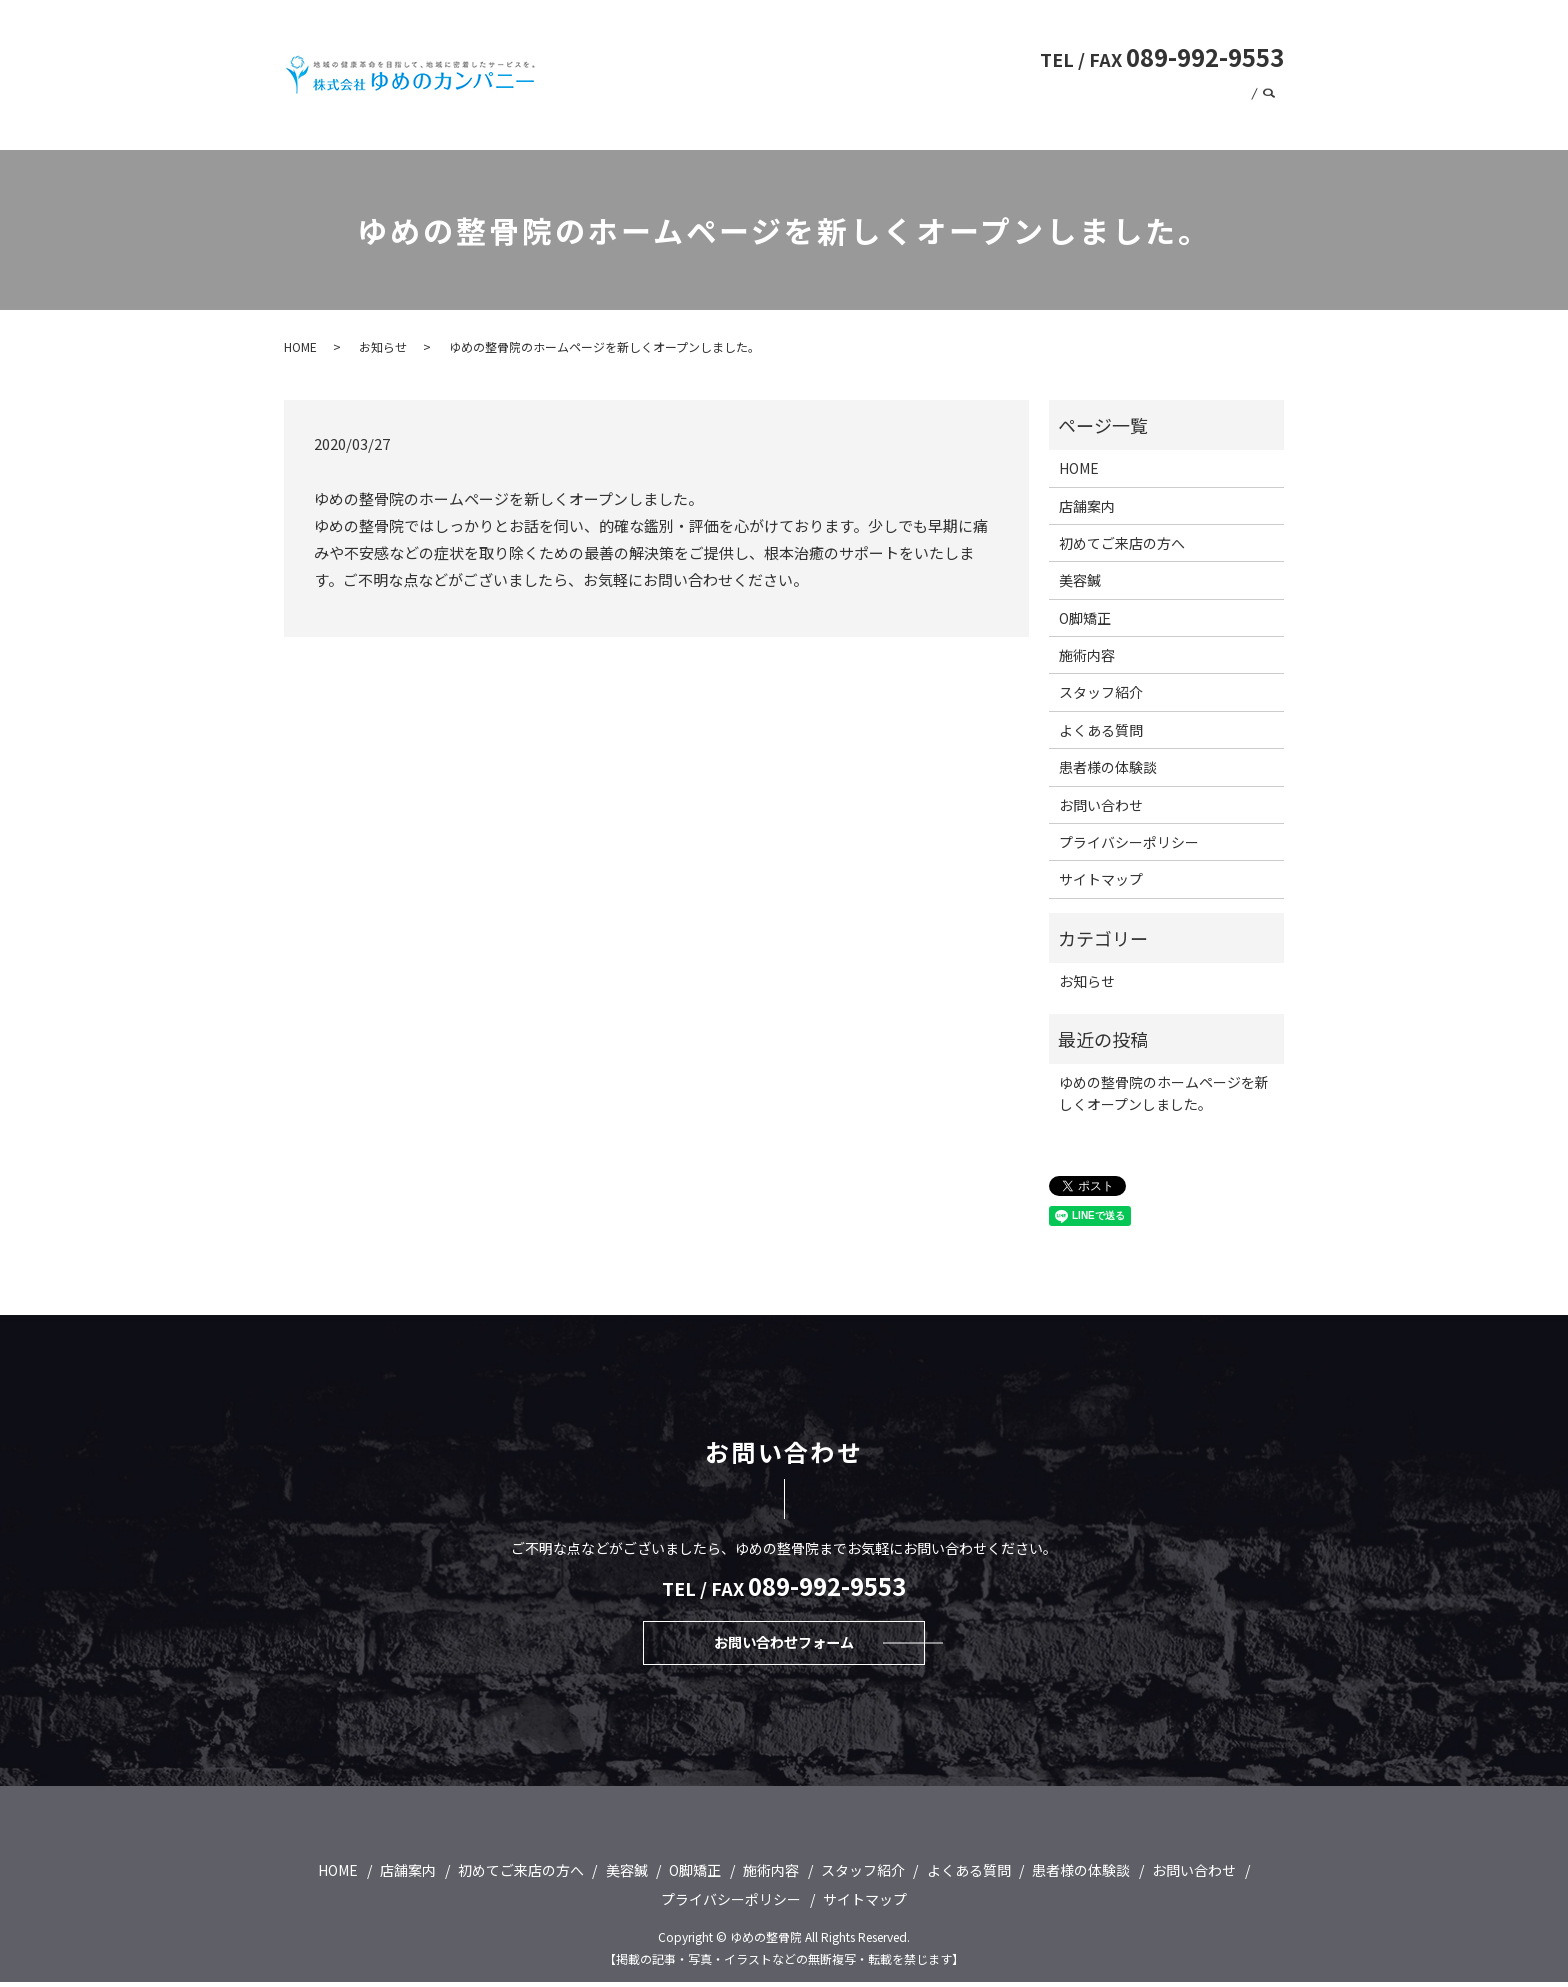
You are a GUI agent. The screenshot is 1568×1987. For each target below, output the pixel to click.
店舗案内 (1249, 91)
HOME (665, 91)
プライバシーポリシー (1129, 842)
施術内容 (986, 91)
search (1269, 122)
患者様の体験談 (1103, 120)
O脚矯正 (917, 91)
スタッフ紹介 (1166, 91)
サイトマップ (1101, 879)
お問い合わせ (1206, 120)
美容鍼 (855, 91)
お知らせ (383, 346)
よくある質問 (1070, 91)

TASK TO CARRY OUT:
An exact copy of the material is required, minus the pictures.

SOLUTION TO THIS PROBLEM:
You are a GUI agent. The screenshot is 1568×1987. For each target below, output the pixel to click.
店舗案内 (1249, 91)
HOME (665, 91)
プライバシーポリシー (1129, 842)
施術内容 (986, 91)
search (1269, 122)
患者様の体験談 (1103, 120)
O脚矯正 (917, 91)
スタッフ紹介 (1166, 91)
サイトマップ (1101, 879)
お問い合わせ (1206, 120)
美容鍼 (855, 91)
お知らせ (383, 346)
よくある質問 (1070, 91)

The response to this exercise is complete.